RECORDS PROVIDED:
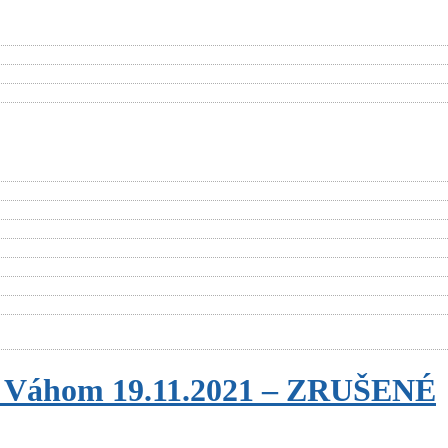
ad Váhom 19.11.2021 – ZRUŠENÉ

* * *

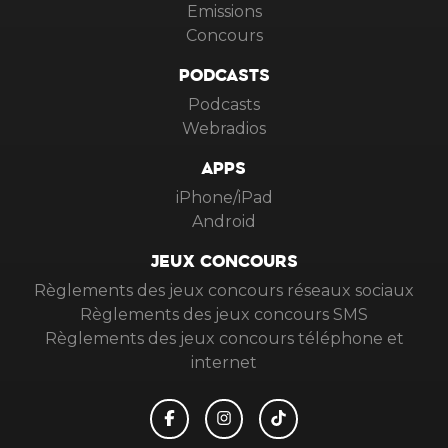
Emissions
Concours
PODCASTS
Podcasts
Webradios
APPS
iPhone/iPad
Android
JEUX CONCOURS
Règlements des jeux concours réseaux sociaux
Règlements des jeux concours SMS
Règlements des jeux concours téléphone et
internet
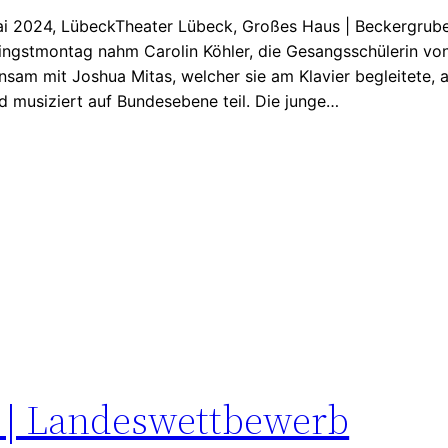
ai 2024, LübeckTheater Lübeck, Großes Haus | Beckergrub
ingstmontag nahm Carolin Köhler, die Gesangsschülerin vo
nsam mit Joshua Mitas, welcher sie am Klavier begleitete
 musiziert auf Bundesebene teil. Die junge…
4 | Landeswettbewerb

ASSIGNMENT: All lines above with the word "Règlements" need to be reported.

RESPONSE:
Règlements des jeux concours réseaux sociaux
Règlements des jeux concours SMS
Règlements des jeux concours téléphone et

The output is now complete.